In case you have too many instances for a manual process, you should try this script:
https://github.com/Epaminaidos/reorder-columns
It can be done using SQL, by modifying the system tables directly. For example, look here:
Alter table - Add new column in between
However, I would not recommend playing with system tables, unless it's absolutely necessary.

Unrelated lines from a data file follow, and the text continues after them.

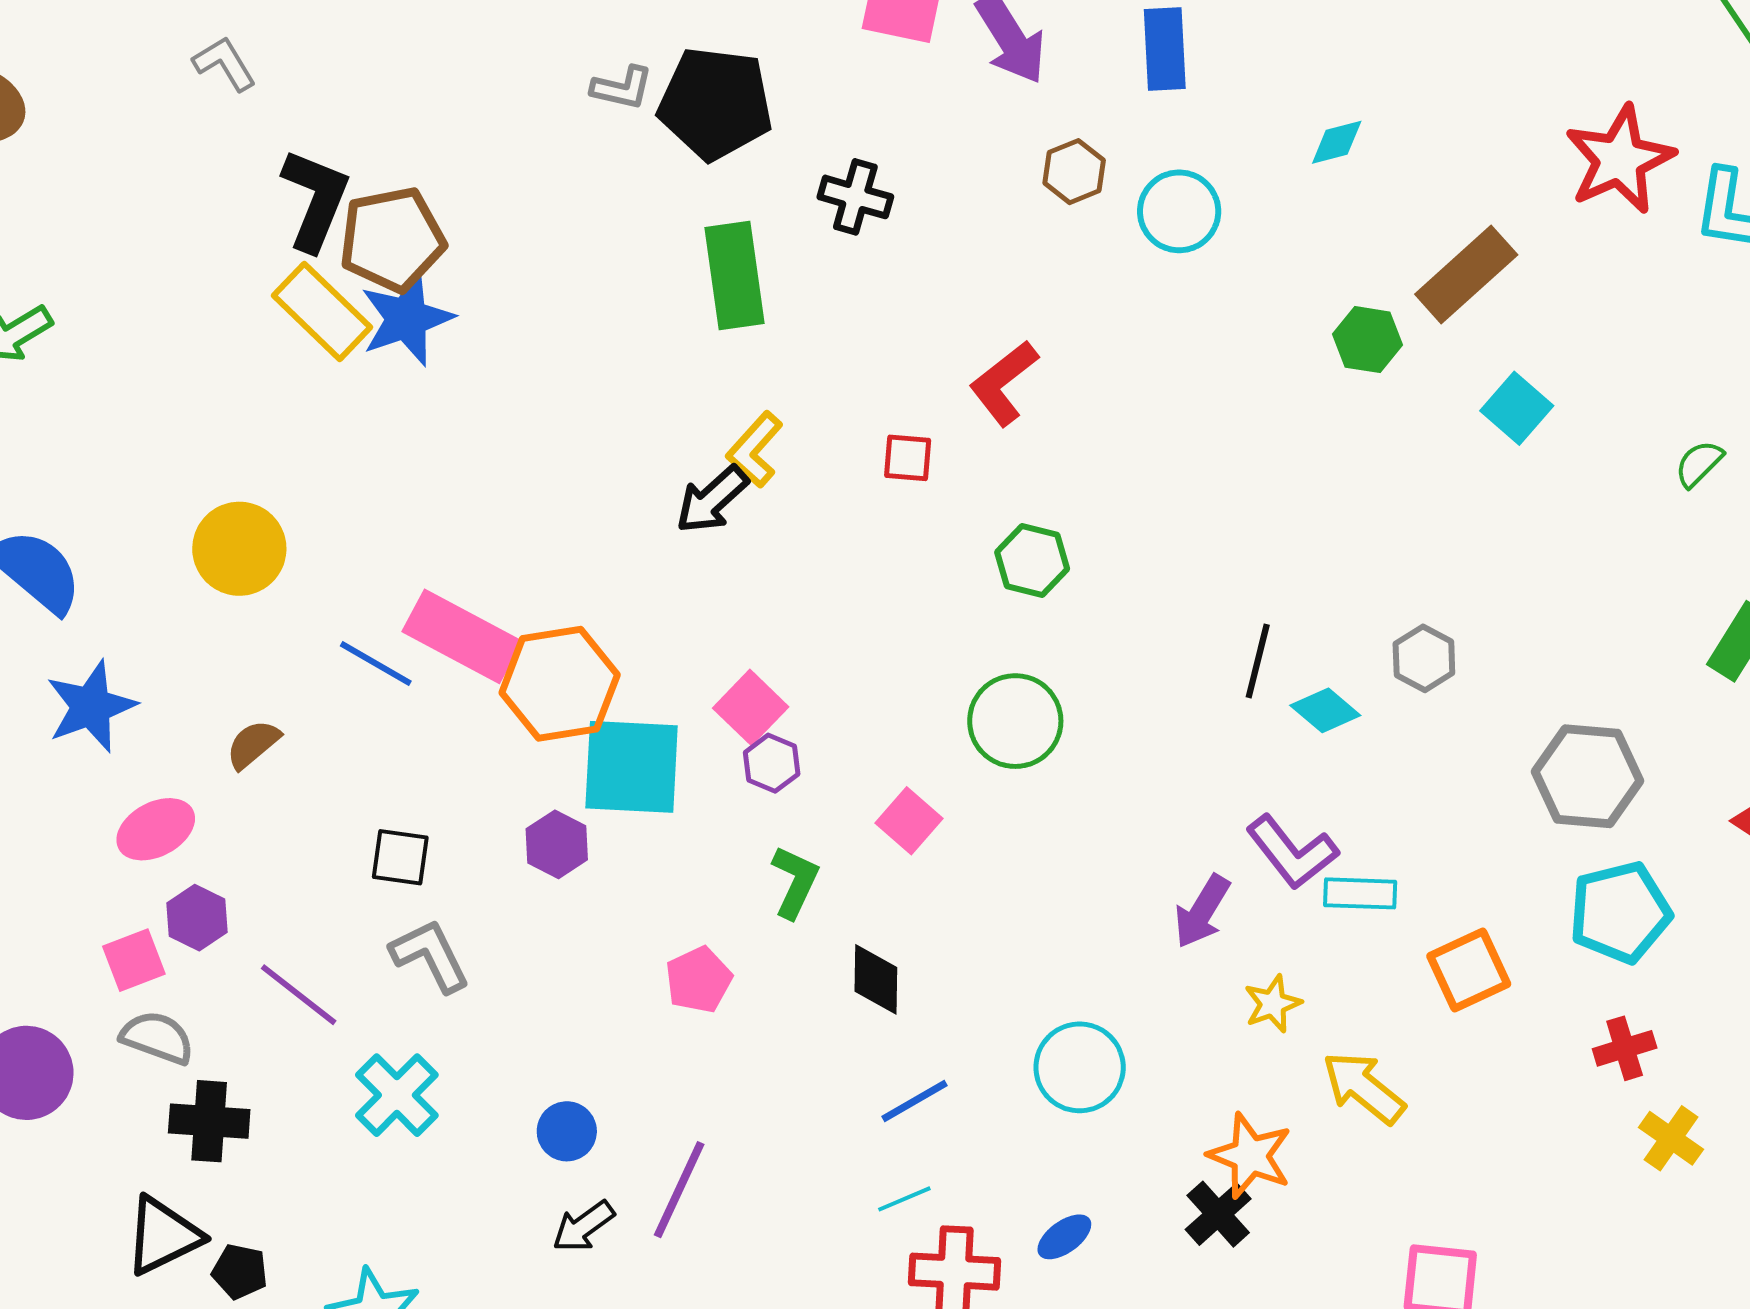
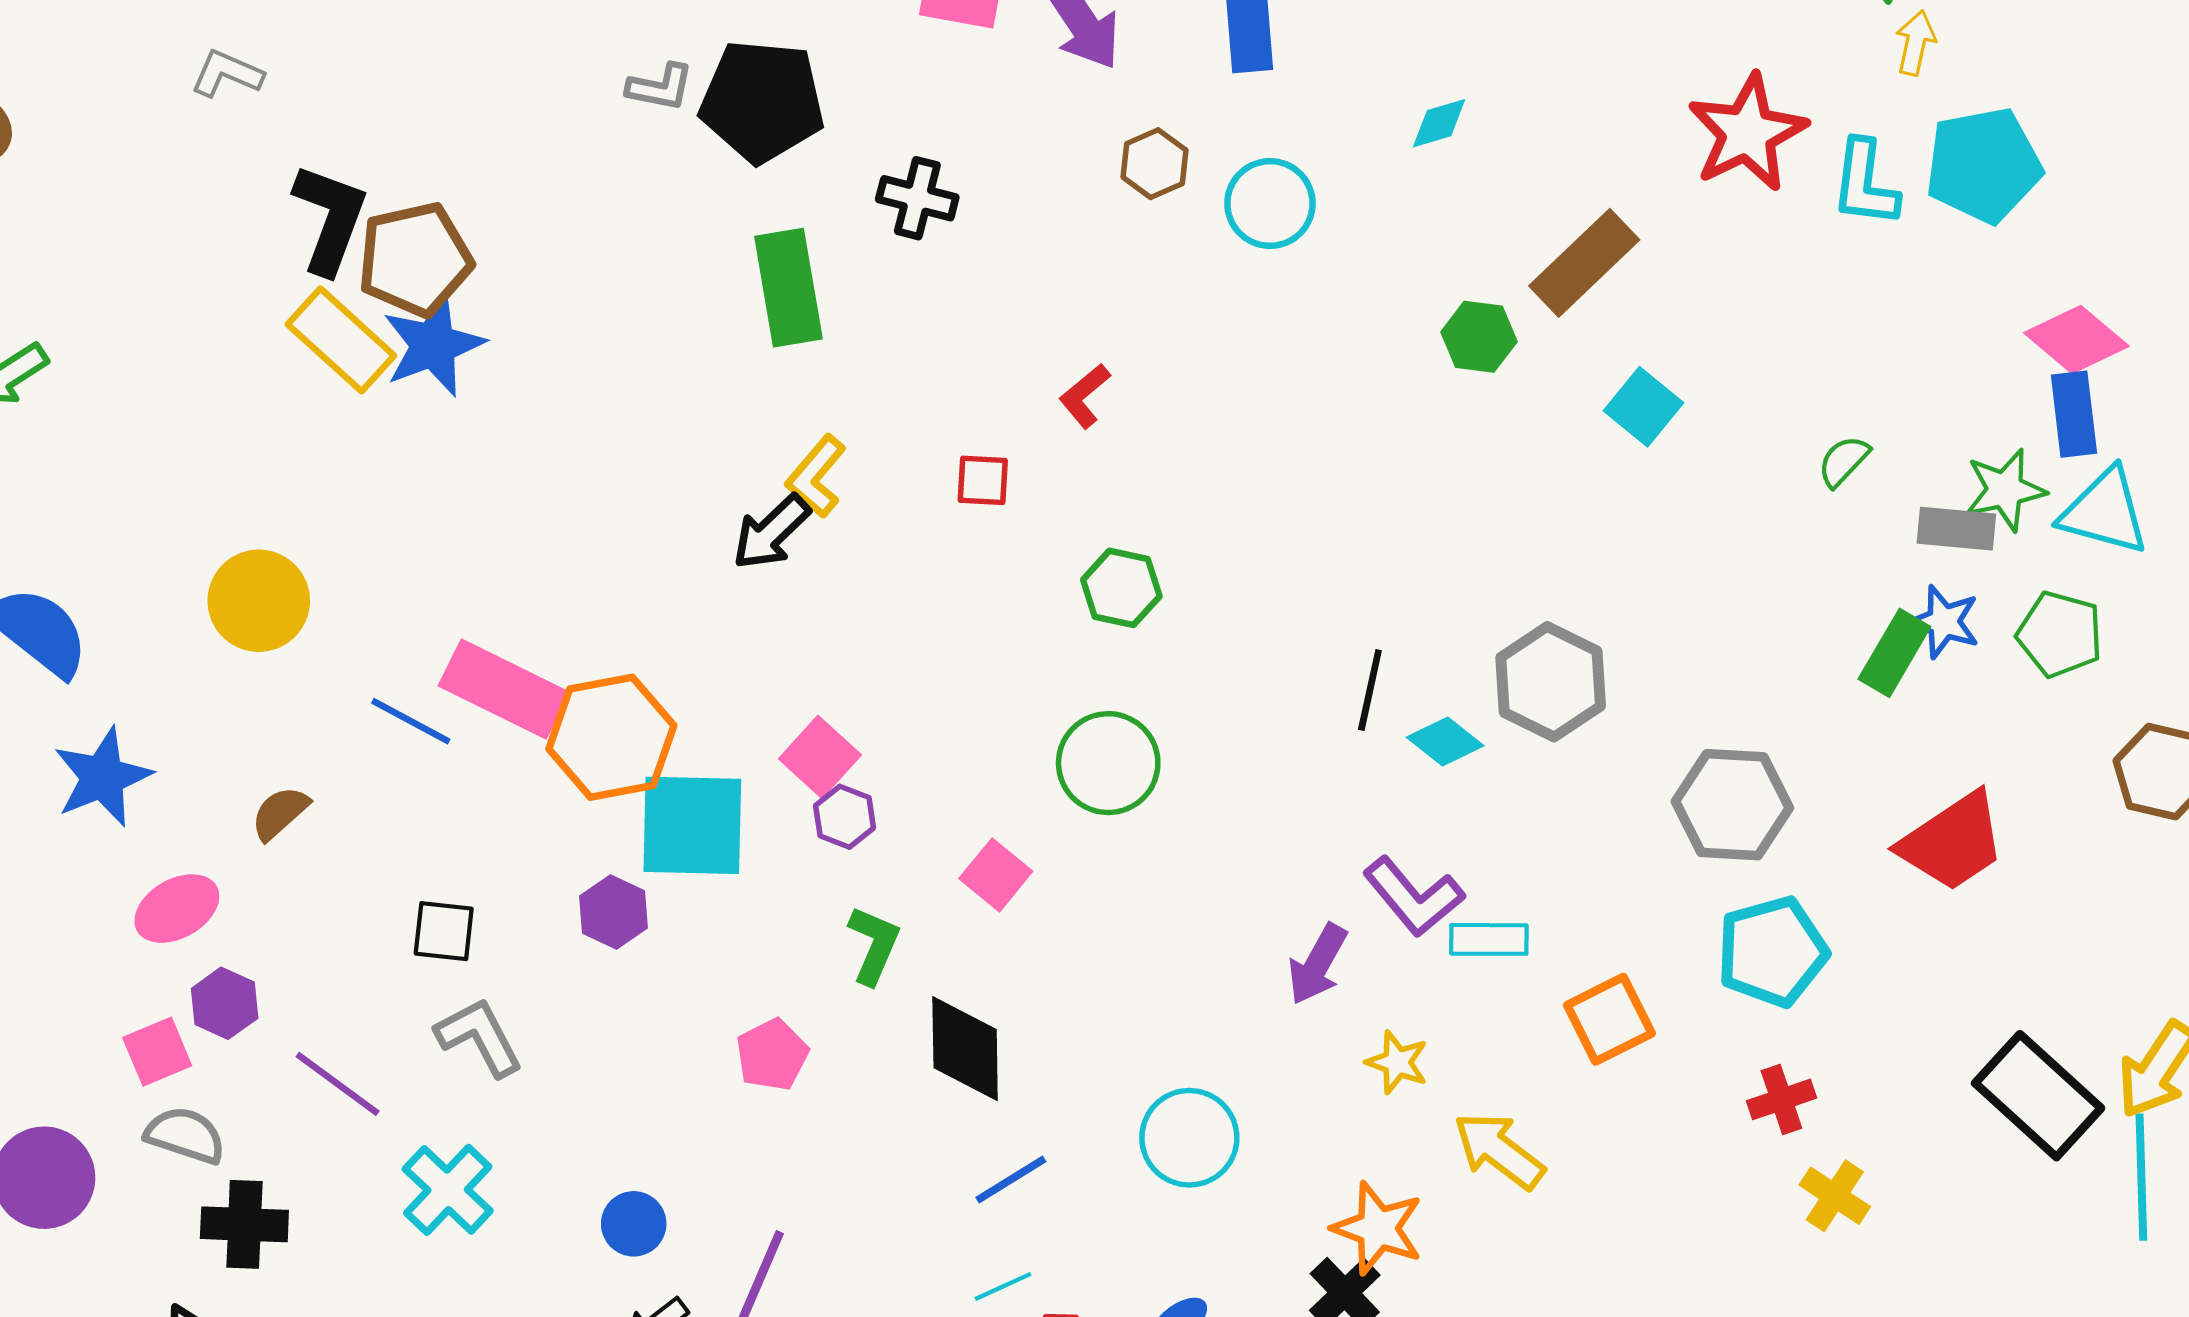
gray L-shape: (224, 64) -> (227, 74), turned -34
red L-shape: (1004, 383) -> (1085, 396), size x0.7
gray hexagon: (1424, 658) -> (1551, 682), size x1.6
black diamond: (876, 979) -> (965, 1049), size x1.4
yellow star: (1273, 1004) -> (1397, 1062), turned -30

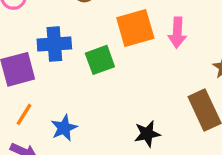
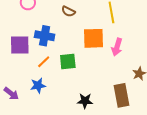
green square: (100, 60) -> (68, 61), moved
orange line: (24, 114) -> (44, 62), moved

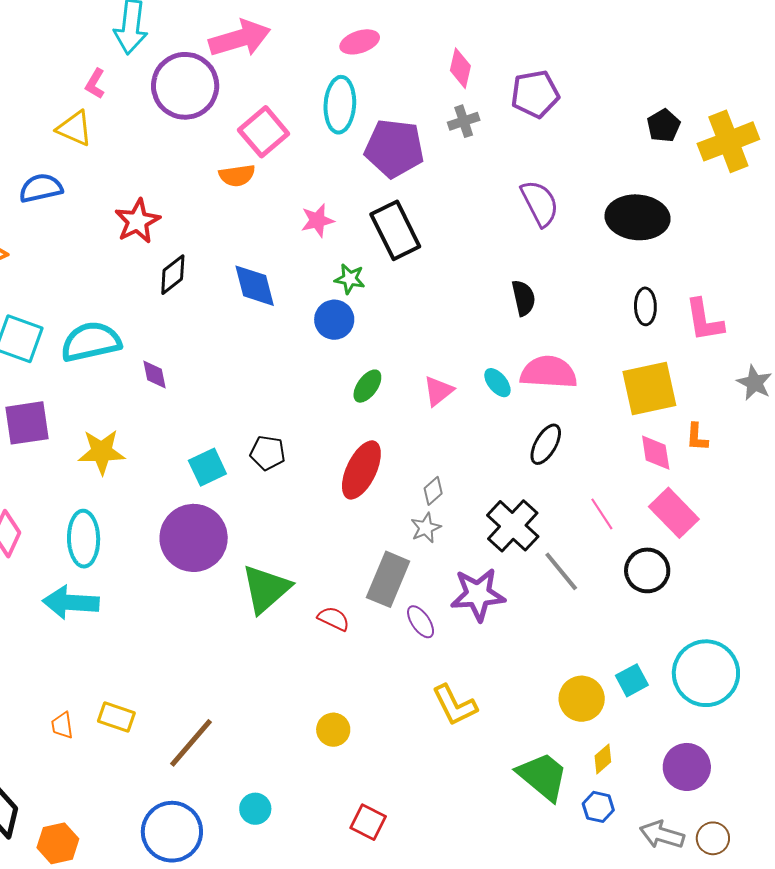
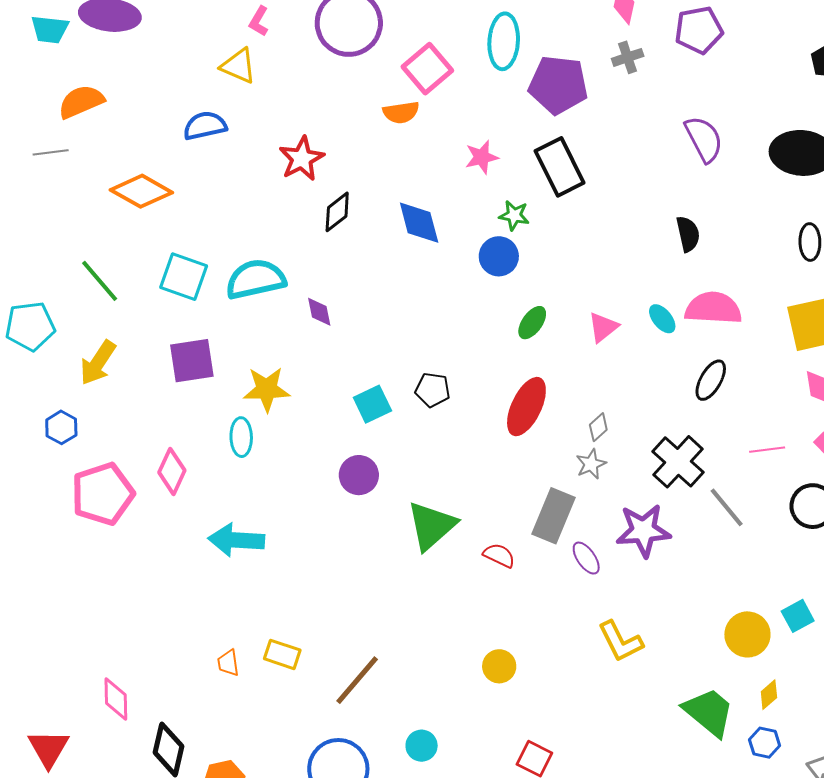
pink line: (602, 514) -> (767, 450), turned -64
purple circle: (194, 538) -> (359, 475), size x0.6
cyan ellipse: (84, 539) -> (241, 437), moved, size x0.7

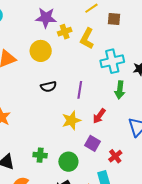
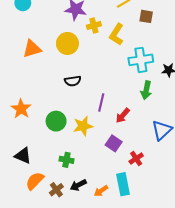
purple line: (80, 90) -> (101, 103), moved
yellow star: (71, 120) -> (83, 126), moved
green cross: (40, 155) -> (66, 160), moved
green circle: (68, 162) -> (56, 121), moved

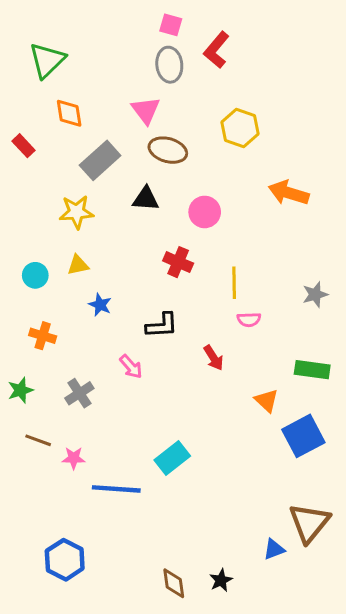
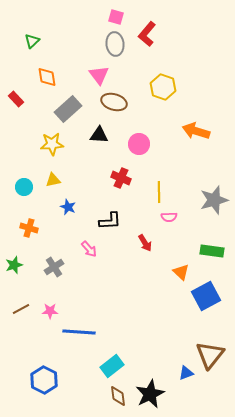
green triangle: (47, 60) -> (32, 41), size x0.6
gray star: (315, 294) -> (214, 200), size x1.6
brown line: (38, 440) -> (21, 309), moved, turned -48
cyan rectangle: (172, 458) -> (112, 366), moved
black star: (221, 580) -> (150, 394), size x1.8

Open your table in SSMS in design mode:
Reorder your columns:
It is important to not save your change.
Click the "Generate Change Script" button:
Now a window will open that contains the script to apply this change:
Copy the text from the window.
In this instance, it generated the following code:
/* To prevent any potential data loss issues, you should review this script in detail before running it outside the context of the database designer.*/
BEGIN TRANSACTION
SET QUOTED_IDENTIFIER ON
SET ARITHABORT ON
SET NUMERIC_ROUNDABORT OFF
SET CONCAT_NULL_YIELDS_NULL ON
SET ANSI_NULLS ON
SET ANSI_PADDING ON
SET ANSI_WARNINGS ON
COMMIT
BEGIN TRANSACTION
GO
CREATE TABLE dbo.Tmp_MyTable
(
Id int NOT NULL,
Name nvarchar(30) NULL,
Country nvarchar(50) NOT NULL
) ON [PRIMARY]
GO
ALTER TABLE dbo.Tmp_MyTable SET (LOCK_ESCALATION = TABLE)
GO
IF EXISTS(SELECT * FROM dbo.MyTable)
EXEC('INSERT INTO dbo.Tmp_MyTable (Id, Name, Country)
SELECT Id, Name, Country FROM dbo.MyTable WITH (HOLDLOCK TABLOCKX)')
GO
DROP TABLE dbo.MyTable
GO
EXECUTE sp_rename N'dbo.Tmp_MyTable', N'MyTable', 'OBJECT'
GO
COMMIT
As you can see, what it does is 1) create a new temporary table, 2) copy the data over to the temporary table, 3) delete the original table and 4) rename the temporary table to the original table's name.